In this connection my attention was recently drawn to an article which appeared in the London Times of September 1, 1938, from its correspondent in Japan. It is the thesis of the correspondent that the anti-British movement in Japan is one manifestation of a revolt by the younger elements in the Army and Navy and in the civil service against the older generation. He states, “In its essence, however, it has become a struggle between youthful dynamism in all departments of the national life and what is called generally the elder clique, that capable, temperate, and none too numerous oligarchy that has ruled Japan since her emergence as a modern state.[”] The correspondent seems to refer in the sentence quoted to the struggle which was described in my despatch No. 2722, January 6, 193886 as one between “medievalism” and Western thought. It is, however, difficult to subscribe to the correspondent’s thesis that the anti-British movement is primarily a manifestation of that revolt (I say “primarily”, as the greater part of his article is taken up with the development of this particular thesis), for the reason that during the past thirty or forty years the impact of the United States on Japan has been far greater than that of Great Britain and American thought and tradition exercise among the older generation as much influence as do [Page 363] British thought and tradition. The correspondent then ascribes as the secondary reason for the animus against Great Britain the familiar contention that Great Britain has been unduly helpful to China.

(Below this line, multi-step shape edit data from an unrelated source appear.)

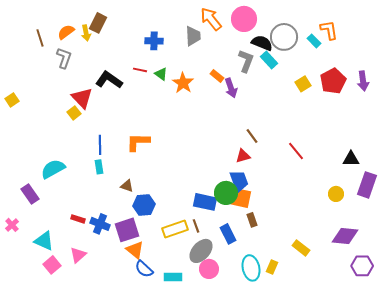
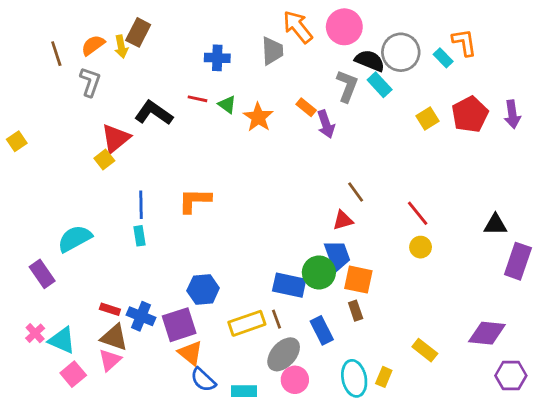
red triangle: (82, 98) -> (116, 138), turned 35
brown triangle: (127, 186) -> (114, 337), moved, size x1.5
yellow circle: (336, 194) -> (421, 247), moved
orange square: (241, 198) -> (358, 280), moved
pink cross: (12, 225) -> (35, 333), moved

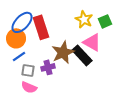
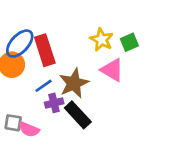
black rectangle: (82, 55) -> (78, 115), moved
blue line: (19, 56) -> (43, 86), moved
gray square: (28, 70) -> (13, 123), moved

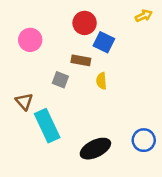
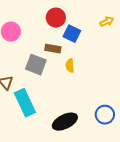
yellow arrow: (144, 16) -> (107, 22), moved
gray square: (60, 80) -> (36, 65), size x1.5

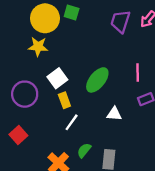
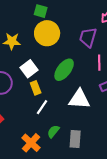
yellow circle: (45, 18) -> (47, 33), moved
purple trapezoid: (120, 21) -> (88, 37), moved
white triangle: (114, 114) -> (79, 99), size x1.6

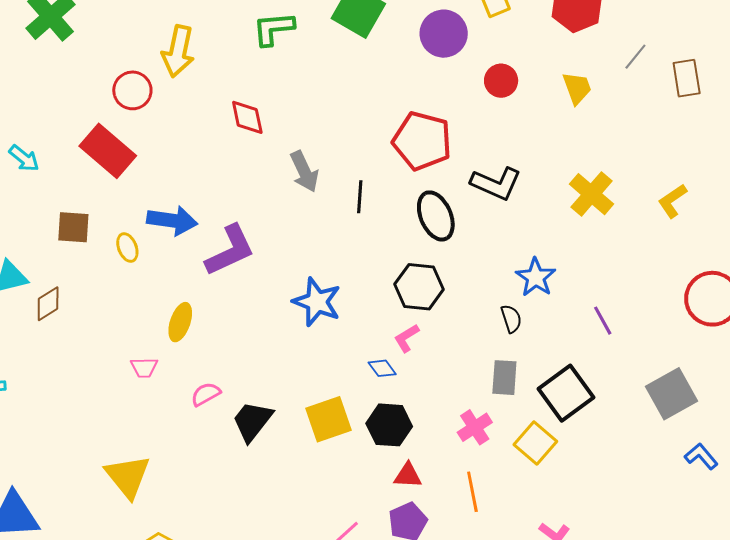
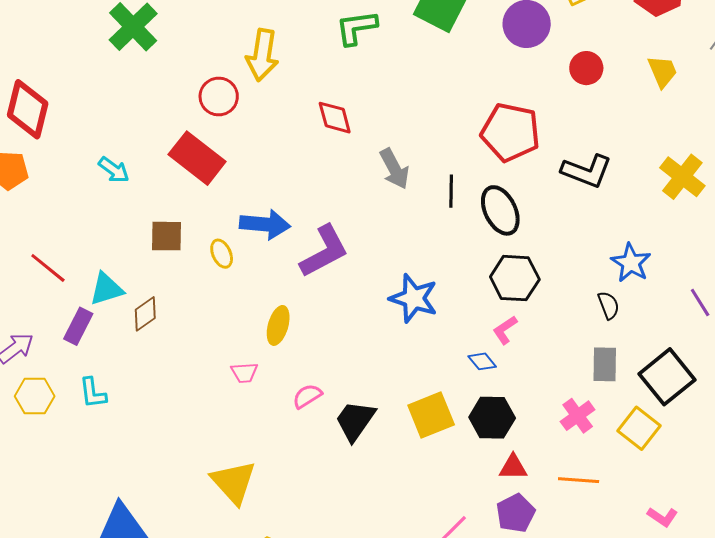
black ellipse: (436, 216) -> (500, 210), moved
orange line: (472, 492) -> (579, 480), turned -72

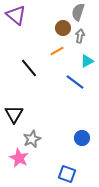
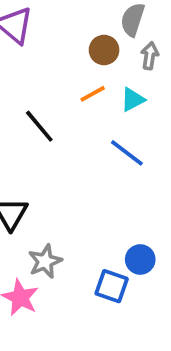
gray arrow: (80, 36) -> (150, 56), moved
cyan triangle: (87, 61) -> (133, 100), moved
blue square: (67, 174) -> (112, 286), moved

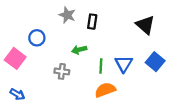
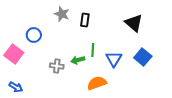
green arrow: (79, 50) -> (78, 60), moved
green line: (101, 66) -> (93, 50), moved

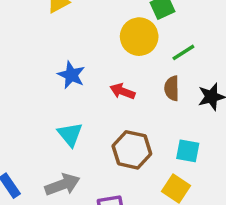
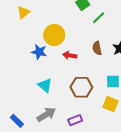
yellow circle: (139, 37) -> (54, 35), moved
green line: (183, 52) -> (99, 18), moved

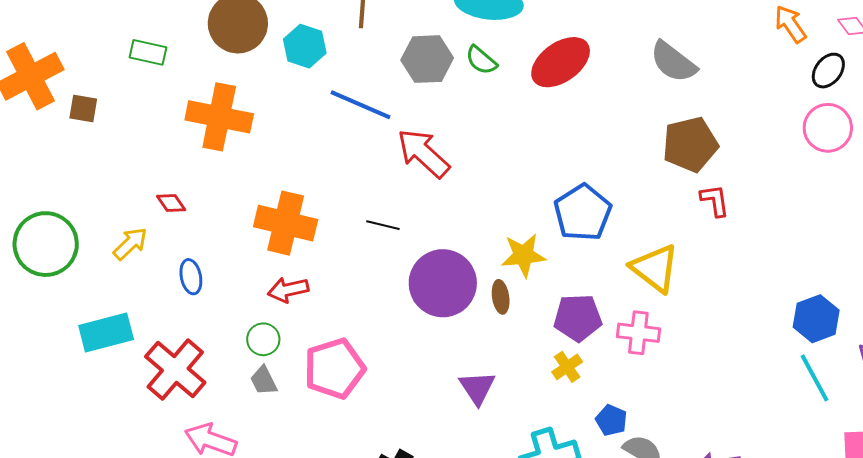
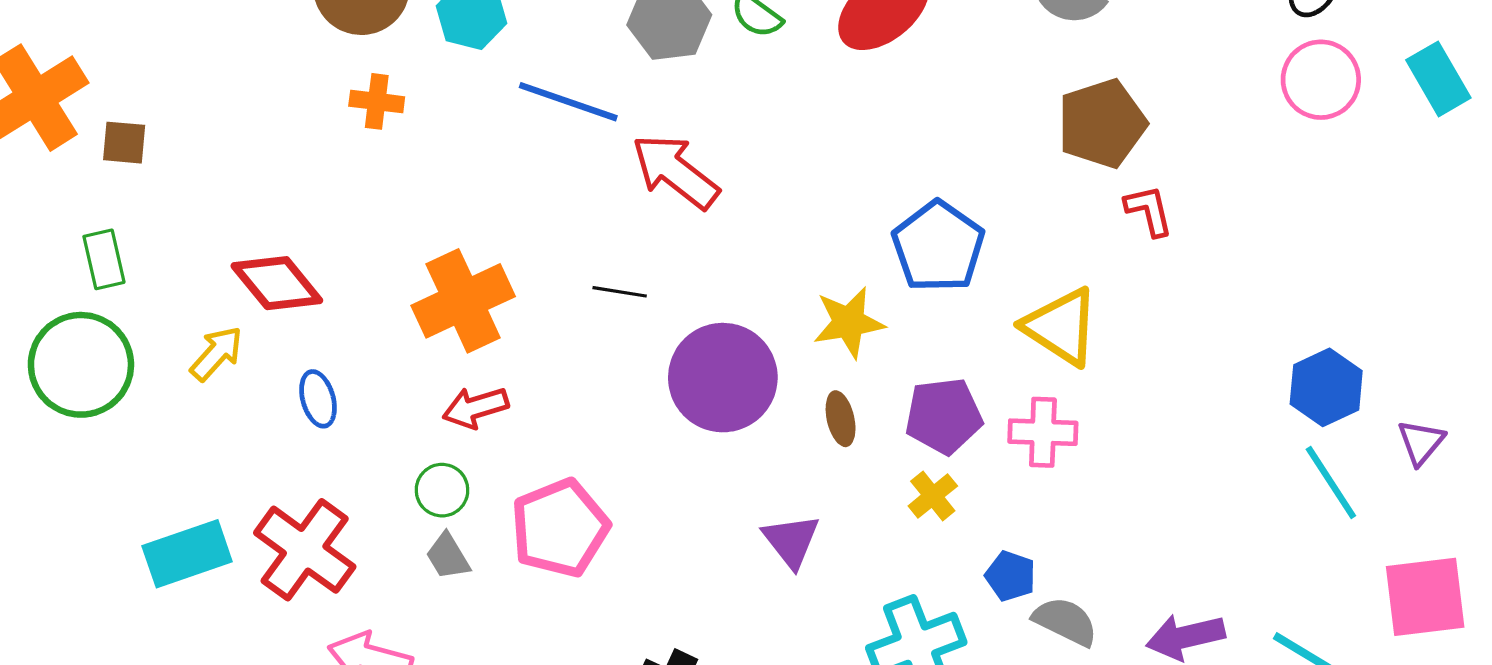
green rectangle: (148, 52) -> (104, 259), moved, turned 69
orange cross: (219, 117) -> (377, 101), moved, size x0.5
red diamond: (171, 203) -> (277, 283), size x1.8
orange cross: (286, 223) -> (463, 301), turned -34
brown ellipse: (501, 297) -> (841, 419), moved
cyan rectangle: (106, 332) -> (187, 554), moved

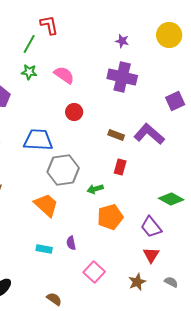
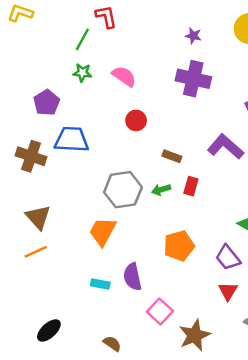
brown rectangle: (116, 135) -> (172, 156), moved
blue trapezoid: (38, 140) -> (72, 140), moved
green arrow: (95, 189) -> (161, 190), moved
orange trapezoid: (46, 205) -> (103, 231), turned -104
purple semicircle: (71, 243) -> (132, 277), size x1.6
brown star: (137, 282) -> (195, 335), moved, size x1.5

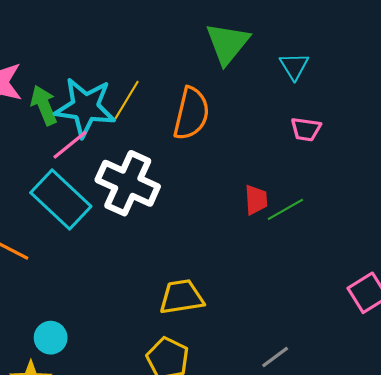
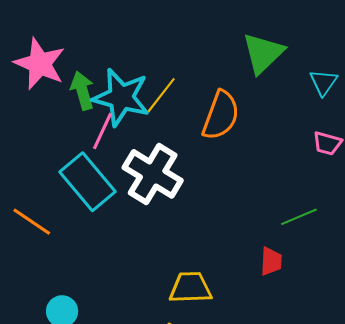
pink line: (70, 145) -> (103, 131), turned -33
red trapezoid: (256, 200) -> (271, 261), moved

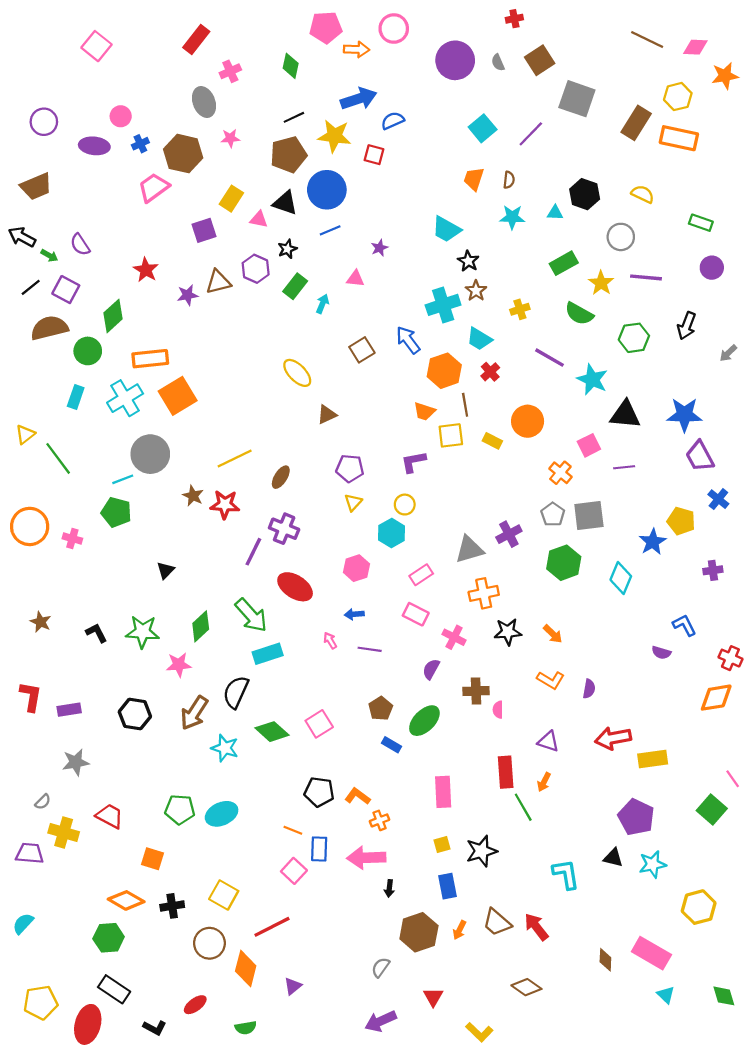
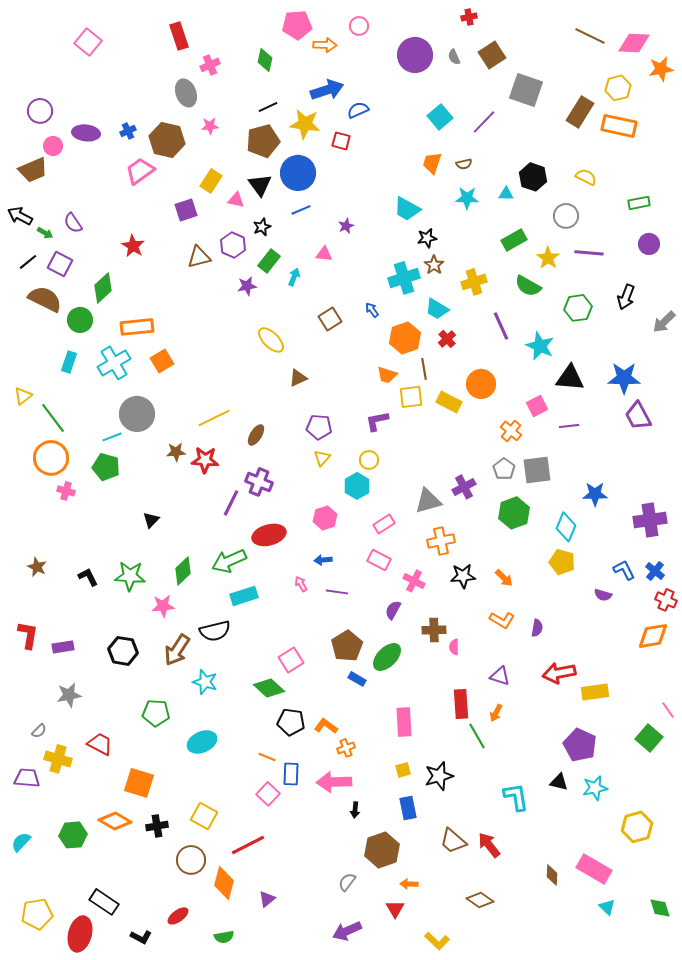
pink circle: (394, 29) -> (359, 26), size x0.7
red rectangle: (196, 39) -> (179, 36), turned -56
pink diamond: (695, 47) -> (634, 43), size x1.4
pink circle: (121, 116) -> (53, 146), moved
brown semicircle: (509, 180) -> (464, 164), turned 70
black triangle: (285, 203) -> (260, 185), turned 35
green rectangle: (701, 223) -> (639, 203), turned -30
black star: (468, 261) -> (427, 238), turned 30
purple star: (188, 295) -> (247, 286), moved
yellow cross: (520, 309) -> (474, 282), size x1.4
brown semicircle: (49, 328) -> (45, 299), turned 40
blue arrow: (408, 340) -> (372, 310), size x0.6
gray arrow: (728, 353) -> (664, 322), size x1.4
purple line: (549, 358) -> (501, 326), turned 36
orange square: (178, 396) -> (162, 361), size x0.7
yellow rectangle: (492, 441) -> (449, 402), size x1.4
brown star: (193, 496) -> (176, 452), turned -30
blue cross: (718, 499) -> (655, 571), moved
yellow pentagon: (681, 521) -> (562, 562), moved
orange circle: (30, 526) -> (51, 458), moved
blue star: (653, 542) -> (595, 494), turned 30
purple cross: (713, 570) -> (650, 520), size x1.8
red ellipse: (295, 587) -> (269, 535), turned -48
green arrow: (251, 615) -> (229, 561), turned 108
black semicircle: (236, 692) -> (215, 631), turned -128
brown pentagon: (381, 709) -> (347, 646), size x1.4
green diamond: (272, 732) -> (269, 688), moved
green pentagon: (180, 809) -> (156, 713), moved
orange square: (152, 859) -> (139, 783), size x1.4
orange arrow: (460, 930) -> (409, 884), moved, turned 66
green hexagon: (109, 938) -> (73, 835), moved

Even after reviewing the debate which wages back and forth between British and Japanese organs of public opinion, one is still left with the impression that the present state of feeling in Japan against Great Britain is one of the political curiosities of the moment. Quite apart from those factors which are being daily stressed by the Japanese publicists, such as the supply of arms and munitions by Great Britain to China, it seems to us that what has contributed more to the present state of affairs than any other are, first, the accumulation of Japanese grievances against Great Britain which began with the termination of the Anglo-Japanese Alliance and concluded with the various measures taken by or at the instance of the British Government to restrict Japanese trade, and second, the consciousness that Great Britain is determined to remain permanently a political and economic factor in the Far East.

Although my British colleague has not informed me that, in his various conversations with the Minister for Foreign Affairs, there was made clear to him the intention of the Japanese Government to avoid a separate settlement of British complaints against Japanese actions in China, I have been told by a well-informed Japanese that there is no likelihood whatever of the Japanese Government being prepared to discuss British grievances against Japan apart from Japanese grievances against Great Britain which have been stored up for a period of some years. It will have been noted from our telegram No. 700, November 2, 6 p.m. that my British colleague had reached the conclusion that from the longer viewpoint it would serve British interests if effort were made by Great Britain to avoid leaving Japan with a lasting grievance. However, it seems likely that further interpretation, by action, of the official statement of the Japanese Government published today, expressive of intent to dominate the Far East, will effectively inhibit any expectation that Anglo-Japanese relations can be guided in the near future into smooth waters.